So weird. I’m in my apartment, curled up on my couch with laptop, take out food, pj’s, sleep in my eyes. How can this be. How can that fabulous adventure be over, and I, organizing the pictures from it? As usual, I’ve forgotten to budget time for rest. I thought I’d have a video of our show edited by now. I did not foresee that I would be flat out for a couple of weeks, just trying to refocus my eyes and sleep clock, let alone clean, pay bills, weed through the debris of months of prep and then months away. I am spun out.
As Richard Caliban, who’s taken the Edinburgh adventure pointed out, isn’t it frustrating when people ask, “How was it?” and you get through half a sentence before they say “Wow, that’s great, anyway, we’ve got…and they begin ticking off the New York paced list of 3 years worth of to do’s you have to accomplish by nightfall.
In a way, thank god they don’t really want to know, because where in the hell would you begin? Honestly?
But I’ll never be the same. NEVER.
I learned that in spite of how I didn’t want to hold the money bucket, when I did, people put money in it. I learned people packed the house when I flyered in costume, which I didn’t want to do because it goes against my pull toward invisibility, a ridiculous direction for a performer. I learned it works best when I’m myself, not trying to be anything else.
I learned when I ask for what I need it’s ok.
Really weird. really really weird.
I never witnessed an ounce of violence, not even on TV till I was on the plane on the way back to the good ole US. I realized I’m American. A fish doesn’t know it’s wet.

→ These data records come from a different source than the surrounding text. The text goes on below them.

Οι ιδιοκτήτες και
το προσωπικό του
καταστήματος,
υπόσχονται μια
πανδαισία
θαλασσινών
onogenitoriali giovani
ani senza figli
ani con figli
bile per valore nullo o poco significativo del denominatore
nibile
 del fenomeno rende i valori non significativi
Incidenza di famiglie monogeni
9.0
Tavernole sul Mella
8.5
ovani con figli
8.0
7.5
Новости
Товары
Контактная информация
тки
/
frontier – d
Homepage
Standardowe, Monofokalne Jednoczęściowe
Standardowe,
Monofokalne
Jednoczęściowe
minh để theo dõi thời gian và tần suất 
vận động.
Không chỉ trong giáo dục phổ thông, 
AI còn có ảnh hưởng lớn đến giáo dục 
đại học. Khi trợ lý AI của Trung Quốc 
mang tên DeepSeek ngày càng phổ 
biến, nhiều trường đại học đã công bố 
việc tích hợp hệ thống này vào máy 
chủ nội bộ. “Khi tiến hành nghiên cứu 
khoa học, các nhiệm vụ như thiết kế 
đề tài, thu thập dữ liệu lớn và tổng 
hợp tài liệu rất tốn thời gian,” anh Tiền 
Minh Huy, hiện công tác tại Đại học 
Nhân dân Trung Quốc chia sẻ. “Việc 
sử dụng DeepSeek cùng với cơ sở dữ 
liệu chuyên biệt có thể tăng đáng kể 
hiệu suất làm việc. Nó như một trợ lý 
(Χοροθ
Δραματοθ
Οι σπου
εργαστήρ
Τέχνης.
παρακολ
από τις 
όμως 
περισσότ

I never really thought about being an American, because my only trips away were relatively short lived. 6 weeks was enough of a chunk to get it. We are the spoiled blond popular girl of the world, the one who has no idea what it’s like to have zits and divorced parents, and not to be able to afford a limo for prom. We’re very often a good force too, trying to give acne cream to the poor unwashed.
Meanwhile, In Brittain, they’re much more aware of the rest of the world’s difficulty, but they lead a very graceful, civilized life. Truly lovely.
I was surprised to be homesick, because I also didn’t want to leave.
Back at Theatre 80 my beautiful Kooks continue their rhythm same as before. And I fit fine. Meeting with the Genie and the team about organizing the mayhem, following Lorcan around like a puppy on all his little tasks; try out some tapas at local restaurants, get paprika at the spice store on 1st Ave. I never knew existed, pick up cherry tomatoes for a new recipe. Life goes on unbroken. Like none of the magic ever happened. I guess because…this is magic too.
I’m sure I’ll find center again soon and begin whirling with the next phase. I’ll get video of the show edited, begin plans for next shows. Tomorrow I have a gig for the 25th anniversary of the Playwright’s Theatre of New Jersey. They’ve invited “MoM, A Rock Concert Musical” to be part of their celebration. We’re actually closing the show! I’m very honored. Those guys took great care of us during our run with them last year at this time. The latest is we’ll be going on tour early in the new year! So, the adventure continues.
My life is fairly enchanted, I’d say. Great family, friends, community, health. Yeah. Life’s just fine.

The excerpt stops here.